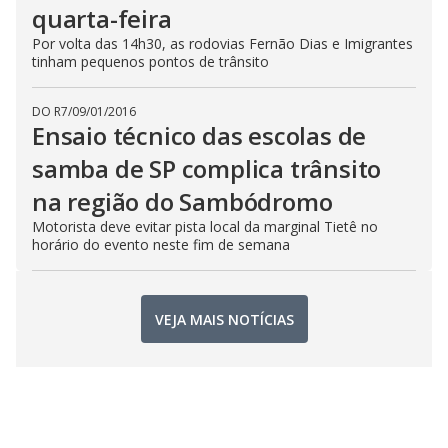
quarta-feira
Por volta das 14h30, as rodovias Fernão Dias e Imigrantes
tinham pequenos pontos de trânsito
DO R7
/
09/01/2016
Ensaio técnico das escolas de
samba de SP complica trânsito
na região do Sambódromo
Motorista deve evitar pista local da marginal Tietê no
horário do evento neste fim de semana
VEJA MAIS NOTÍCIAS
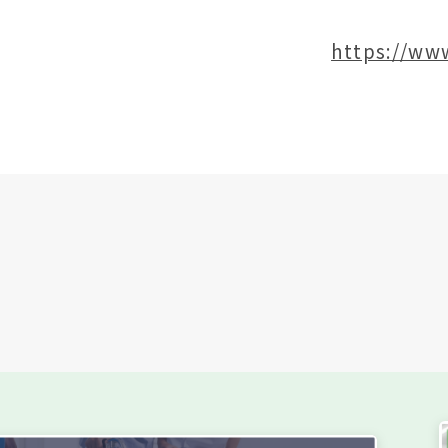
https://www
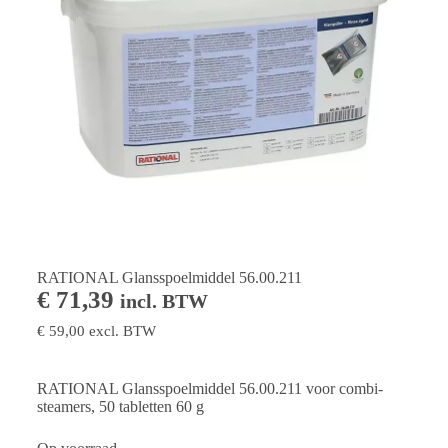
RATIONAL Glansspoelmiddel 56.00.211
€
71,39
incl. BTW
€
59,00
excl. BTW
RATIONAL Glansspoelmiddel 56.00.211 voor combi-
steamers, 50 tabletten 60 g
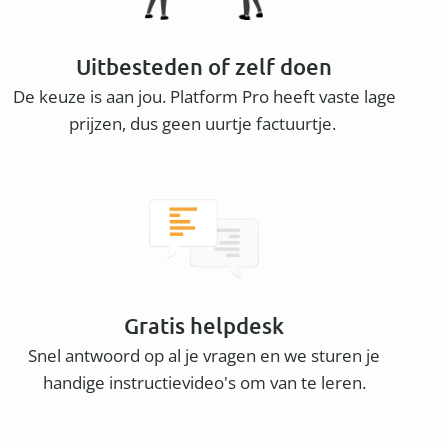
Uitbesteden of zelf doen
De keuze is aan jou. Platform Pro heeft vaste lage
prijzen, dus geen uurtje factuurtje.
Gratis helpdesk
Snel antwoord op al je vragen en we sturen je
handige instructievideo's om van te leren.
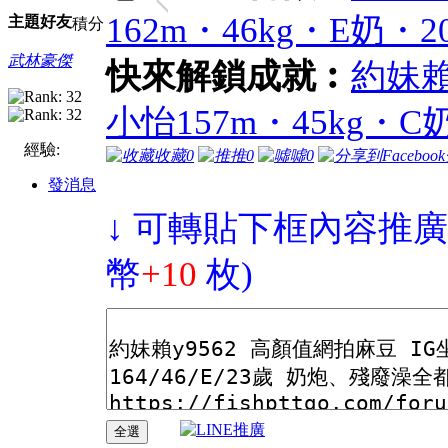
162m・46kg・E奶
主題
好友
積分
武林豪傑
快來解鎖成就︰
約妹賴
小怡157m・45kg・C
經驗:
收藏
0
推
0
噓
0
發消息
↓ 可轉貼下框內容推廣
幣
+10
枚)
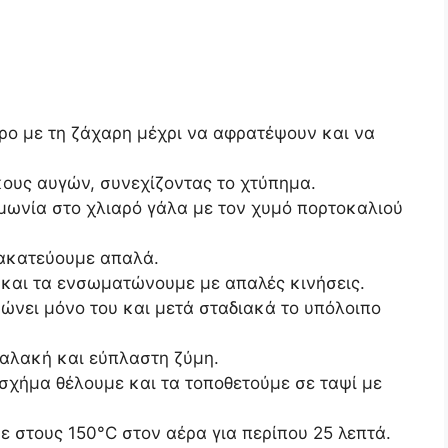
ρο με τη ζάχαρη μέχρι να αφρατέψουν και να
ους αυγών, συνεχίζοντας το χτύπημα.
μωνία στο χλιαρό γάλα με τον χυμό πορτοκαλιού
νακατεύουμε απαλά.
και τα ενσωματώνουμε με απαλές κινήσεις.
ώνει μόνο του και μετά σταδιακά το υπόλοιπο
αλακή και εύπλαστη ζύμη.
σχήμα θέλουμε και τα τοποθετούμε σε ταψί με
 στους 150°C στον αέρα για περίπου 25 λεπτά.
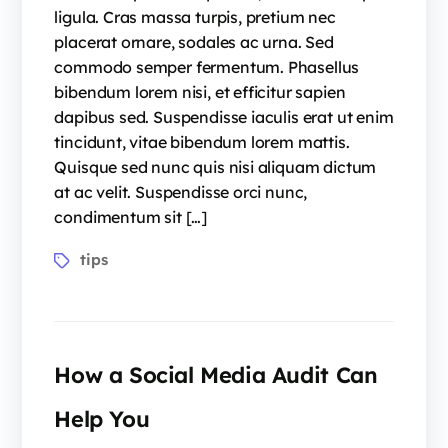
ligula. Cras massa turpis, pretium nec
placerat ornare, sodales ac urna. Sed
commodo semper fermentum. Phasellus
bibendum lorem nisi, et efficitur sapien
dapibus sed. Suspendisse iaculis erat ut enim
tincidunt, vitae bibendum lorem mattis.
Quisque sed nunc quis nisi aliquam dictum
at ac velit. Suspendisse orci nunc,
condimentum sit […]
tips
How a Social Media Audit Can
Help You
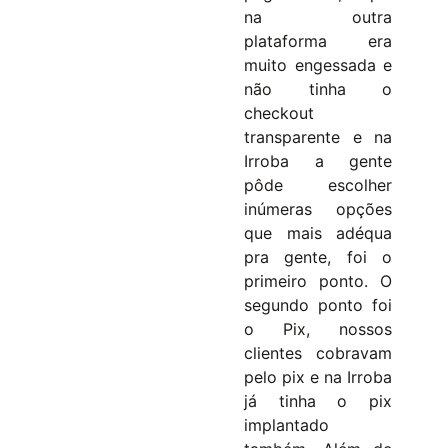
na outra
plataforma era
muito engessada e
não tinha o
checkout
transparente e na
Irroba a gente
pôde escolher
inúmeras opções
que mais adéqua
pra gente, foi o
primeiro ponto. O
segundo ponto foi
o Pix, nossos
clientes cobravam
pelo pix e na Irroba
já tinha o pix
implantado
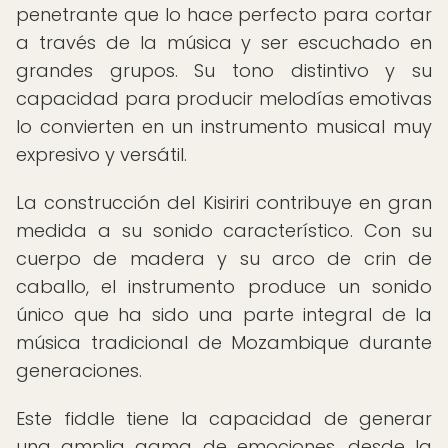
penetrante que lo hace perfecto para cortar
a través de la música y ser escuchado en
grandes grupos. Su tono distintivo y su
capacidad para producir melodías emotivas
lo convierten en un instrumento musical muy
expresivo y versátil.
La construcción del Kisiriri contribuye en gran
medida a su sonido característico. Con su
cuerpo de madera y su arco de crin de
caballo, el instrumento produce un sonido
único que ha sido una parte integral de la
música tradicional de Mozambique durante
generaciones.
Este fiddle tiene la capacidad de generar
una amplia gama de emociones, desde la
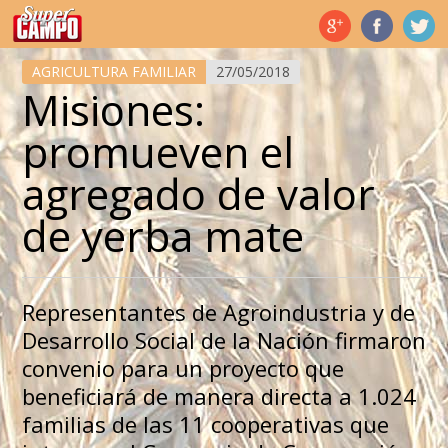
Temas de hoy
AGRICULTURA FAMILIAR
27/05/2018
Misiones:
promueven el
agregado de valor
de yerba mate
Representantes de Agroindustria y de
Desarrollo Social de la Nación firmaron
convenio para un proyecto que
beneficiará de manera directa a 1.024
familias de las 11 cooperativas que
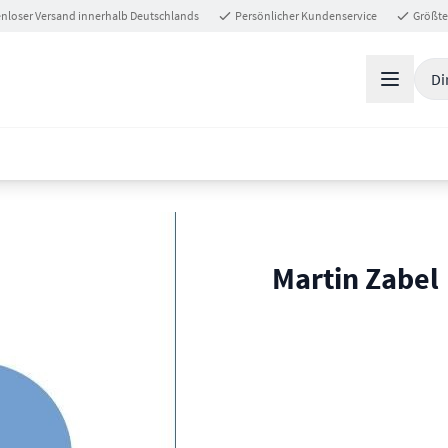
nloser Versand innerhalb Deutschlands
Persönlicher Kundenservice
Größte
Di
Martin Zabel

****************************************

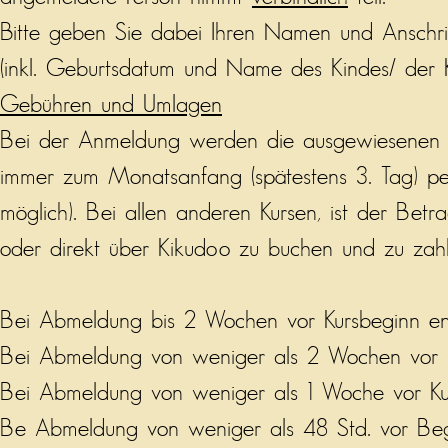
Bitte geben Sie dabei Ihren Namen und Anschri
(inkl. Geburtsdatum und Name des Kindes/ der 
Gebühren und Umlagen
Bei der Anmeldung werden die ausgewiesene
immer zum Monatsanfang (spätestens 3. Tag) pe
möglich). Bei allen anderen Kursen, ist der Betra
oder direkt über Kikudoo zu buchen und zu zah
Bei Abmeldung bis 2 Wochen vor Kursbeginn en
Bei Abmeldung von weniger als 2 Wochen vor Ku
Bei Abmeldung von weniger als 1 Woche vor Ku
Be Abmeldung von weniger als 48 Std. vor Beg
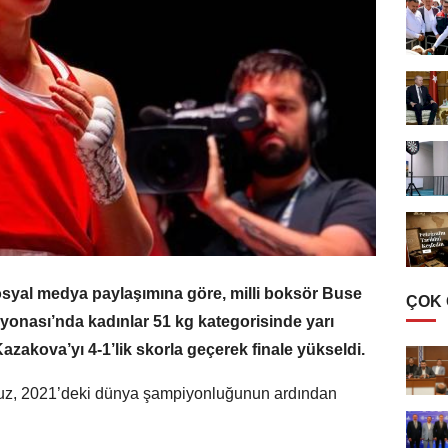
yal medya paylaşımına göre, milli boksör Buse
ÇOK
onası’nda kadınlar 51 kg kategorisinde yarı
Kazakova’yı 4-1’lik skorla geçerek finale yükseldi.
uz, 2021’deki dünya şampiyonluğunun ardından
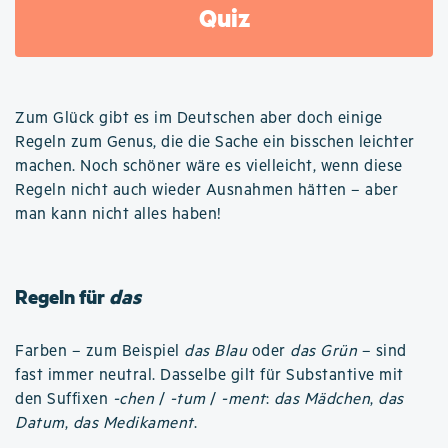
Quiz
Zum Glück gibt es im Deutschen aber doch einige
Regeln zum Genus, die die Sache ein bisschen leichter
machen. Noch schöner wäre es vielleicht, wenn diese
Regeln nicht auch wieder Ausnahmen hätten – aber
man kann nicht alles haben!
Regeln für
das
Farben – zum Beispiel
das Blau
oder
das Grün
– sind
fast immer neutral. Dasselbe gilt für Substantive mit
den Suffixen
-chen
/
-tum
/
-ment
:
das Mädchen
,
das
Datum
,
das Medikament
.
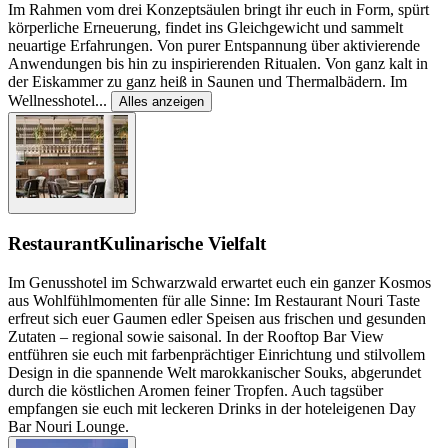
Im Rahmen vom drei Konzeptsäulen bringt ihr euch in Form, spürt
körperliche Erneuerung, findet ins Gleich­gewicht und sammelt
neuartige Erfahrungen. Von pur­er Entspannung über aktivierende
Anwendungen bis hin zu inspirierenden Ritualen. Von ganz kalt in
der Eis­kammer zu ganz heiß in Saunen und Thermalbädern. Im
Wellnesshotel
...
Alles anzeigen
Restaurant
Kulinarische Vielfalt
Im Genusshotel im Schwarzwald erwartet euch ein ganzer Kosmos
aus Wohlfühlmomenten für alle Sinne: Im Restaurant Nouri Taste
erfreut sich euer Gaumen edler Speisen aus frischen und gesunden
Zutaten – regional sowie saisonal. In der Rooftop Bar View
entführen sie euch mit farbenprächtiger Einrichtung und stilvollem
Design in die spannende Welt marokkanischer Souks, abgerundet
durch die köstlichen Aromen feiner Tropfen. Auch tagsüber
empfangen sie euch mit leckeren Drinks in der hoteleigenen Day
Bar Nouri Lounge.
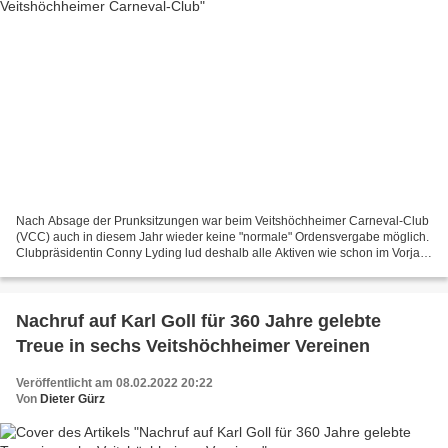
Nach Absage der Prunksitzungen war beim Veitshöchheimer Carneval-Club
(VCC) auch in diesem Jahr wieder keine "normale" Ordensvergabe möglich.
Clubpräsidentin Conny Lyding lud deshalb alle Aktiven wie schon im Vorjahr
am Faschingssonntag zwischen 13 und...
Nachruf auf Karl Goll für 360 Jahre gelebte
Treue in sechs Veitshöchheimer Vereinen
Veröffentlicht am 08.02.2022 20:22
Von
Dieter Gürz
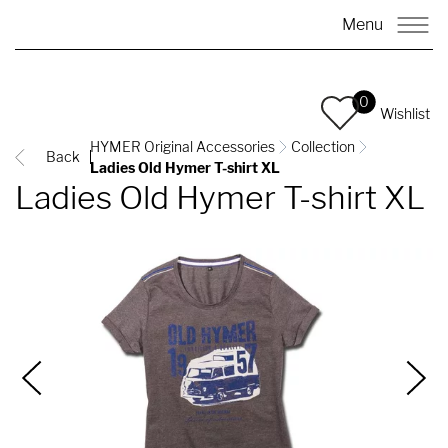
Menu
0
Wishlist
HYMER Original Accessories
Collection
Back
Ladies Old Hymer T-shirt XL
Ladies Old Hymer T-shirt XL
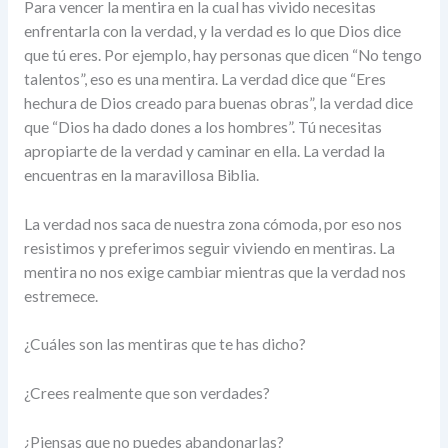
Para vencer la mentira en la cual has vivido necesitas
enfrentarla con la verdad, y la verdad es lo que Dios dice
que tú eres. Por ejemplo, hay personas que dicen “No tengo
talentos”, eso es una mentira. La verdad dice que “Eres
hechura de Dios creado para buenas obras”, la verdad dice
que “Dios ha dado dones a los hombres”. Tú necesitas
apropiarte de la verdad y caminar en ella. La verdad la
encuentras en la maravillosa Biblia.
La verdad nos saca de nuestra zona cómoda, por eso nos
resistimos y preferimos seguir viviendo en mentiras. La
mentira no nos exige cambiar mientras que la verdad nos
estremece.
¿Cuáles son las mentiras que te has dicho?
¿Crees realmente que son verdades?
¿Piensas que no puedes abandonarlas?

****************************************

State only how many lines above hold the string "nunc".

> [Finished exercise]: 2